‘BP’ stands for Business + Practice, the twin underlying themes of each BP Translation Conference. This means roughly half (or a bit more than half) of the sessions and talks address a business aspect of freelance translation, while the remaining sessions focus on a practical subject.
Over half of the audience usually describe themselves as established freelance translators, some one third are at the start of their careers, while the remaining attendees are interpreters, LSP representatives, and other language service professionals.

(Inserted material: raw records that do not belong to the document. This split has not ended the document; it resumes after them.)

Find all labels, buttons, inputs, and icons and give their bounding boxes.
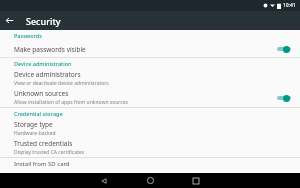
button[interactable]: Device administrators	[0, 69, 300, 88]
button[interactable]: Trusted credentials	[0, 138, 300, 157]
staticText: Display trusted CA certificates	[14, 149, 84, 156]
staticText: Hardware-backed	[14, 130, 56, 137]
button[interactable]: Make passwords visible	[0, 41, 300, 57]
button[interactable]: Home	[127, 173, 173, 188]
staticText: Make passwords visible	[14, 45, 86, 54]
staticText: Install from SD card	[14, 160, 70, 168]
staticText: Trusted credentials	[14, 139, 73, 148]
staticText: 10:41	[283, 2, 296, 9]
button[interactable]: Back	[0, 11, 19, 30]
button[interactable]: Install from SD card	[0, 158, 300, 168]
staticText: Security	[26, 15, 61, 27]
staticText: Device administrators	[14, 70, 81, 79]
button[interactable]: Back	[81, 173, 127, 188]
button[interactable]: Storage type	[0, 119, 300, 138]
staticText: Passwords	[14, 32, 42, 39]
button[interactable]: Unknown sources	[0, 88, 300, 107]
staticText: Allow installation of apps from unknown …	[14, 99, 128, 106]
button[interactable]: Toggle	[276, 44, 292, 54]
staticText: Storage type	[14, 120, 53, 129]
staticText: View or deactivate device administrators	[14, 80, 109, 87]
staticText: Credential storage	[14, 110, 63, 117]
button[interactable]: Toggle	[276, 93, 292, 103]
button[interactable]: Recent apps	[173, 173, 219, 188]
staticText: Unknown sources	[14, 89, 69, 98]
staticText: Device administration	[14, 60, 72, 67]
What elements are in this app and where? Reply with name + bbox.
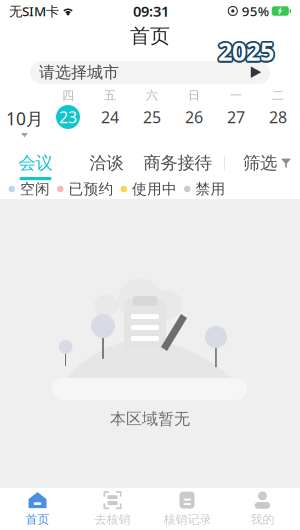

If you have something relevant to say to next year’s conference crowd, fill in the form below to apply.
What subjects are covered?
There’s no specific annual ‘theme’ of individual BP conferences. You can apply with any subject that addresses a business or a practice related field that may be relevant for freelance translators (or interpreters). Academic subjects that are normally tought at translation courses at universities are normally beyond the scope of BP conferences.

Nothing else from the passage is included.